The court prevented the application of a rule that would have required companies to make matching contributions for their employees, saving them from having to pay the National Health Insurance Fund (NHIF) an estimated Sh31 billion.
Peter Kamunyo, the chief executive of NHIF, revealed the information to parliamentarians regarding the Employment and Labour Relations Court's decision.
"However, a court order prohibiting the application of the new Act was served on us. We want your assistance in passing proposed rules so that the law can take effect, Dr Kamunyo said in a statement to the National Assembly committee on health.
Employers had predicted that the change would negatively impact hiring and operational costs considerably.
The court halted law enforcement and prohibited the Health Cabinet Secretary from gazetting any regulations that would put the modified law into effect.
According to preliminary financial statistics for the 2021–22 fiscal year, NHIF collected Sh80.43 billion in premiums, a 29.4% increase from the previous year.
The increase in premiums is 31.9 per cent in medical payouts to Sh71.34 billion during the same time frame.
Before passing the bill, the Federation of Kenya Employers (FKE) had complained that NHIF had not engaged in public engagement as required by the Constitution and that the modification also infringed on the rights of employers to appropriate administrative action.
In line with the government's strategy to offer all Kenyans access to inexpensive, high-quality healthcare, NHIF will implement Universal Health Care (UHC).
Adult membership is now necessary by the NHIF (Amendment) Act, 2022, and premiums for households with vulnerable members will be covered by the federal and local governments.

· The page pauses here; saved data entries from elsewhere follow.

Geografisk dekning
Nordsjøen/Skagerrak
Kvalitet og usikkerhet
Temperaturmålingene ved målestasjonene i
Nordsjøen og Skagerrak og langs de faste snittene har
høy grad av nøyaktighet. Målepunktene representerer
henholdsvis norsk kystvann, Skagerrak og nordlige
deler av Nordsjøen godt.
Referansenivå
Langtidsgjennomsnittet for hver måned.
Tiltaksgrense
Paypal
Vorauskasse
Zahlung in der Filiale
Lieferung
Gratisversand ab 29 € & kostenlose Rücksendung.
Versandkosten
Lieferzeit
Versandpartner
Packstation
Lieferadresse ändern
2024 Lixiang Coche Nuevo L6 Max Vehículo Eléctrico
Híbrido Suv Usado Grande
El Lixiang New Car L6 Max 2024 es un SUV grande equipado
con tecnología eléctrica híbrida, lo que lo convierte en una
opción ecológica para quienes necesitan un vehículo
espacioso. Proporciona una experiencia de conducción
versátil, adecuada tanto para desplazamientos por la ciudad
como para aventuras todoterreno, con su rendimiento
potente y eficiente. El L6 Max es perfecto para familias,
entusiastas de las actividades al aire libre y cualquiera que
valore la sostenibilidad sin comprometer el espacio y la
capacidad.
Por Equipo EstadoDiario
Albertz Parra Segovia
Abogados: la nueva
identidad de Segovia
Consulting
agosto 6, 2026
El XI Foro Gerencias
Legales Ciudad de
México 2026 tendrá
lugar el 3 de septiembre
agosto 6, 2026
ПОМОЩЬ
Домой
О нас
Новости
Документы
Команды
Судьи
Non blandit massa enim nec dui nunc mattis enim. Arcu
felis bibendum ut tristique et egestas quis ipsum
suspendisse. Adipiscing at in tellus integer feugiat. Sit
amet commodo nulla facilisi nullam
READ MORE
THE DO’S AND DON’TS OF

In a further effort to enhance its financing pool in anticipation of rising medical claims and UHC reimbursements, the NHIF aims to set contributions at 1.7 per cent of the monthly payment for all employees earning Sh100,000.
The proposed system differs from the existing one, which requires employees earning more than Sh100,000 to make a fixed Sh1,700 monthly contribution to the state insurance.
The program's sustainability and ability to adequately provide inexpensive, high-quality healthcare, especially for low-income individuals, depend on increased financing.
A surge in medical claims nearly matching the rise in premiums collected has prompted the push to match contributions and raise the rate for high incomes.
Before the establishment of UHC, legislative modifications were in place due to NHIF's ongoing battle with revenue leakages, which cost the fund between 10 and 20 per cent of its total yearly revenues.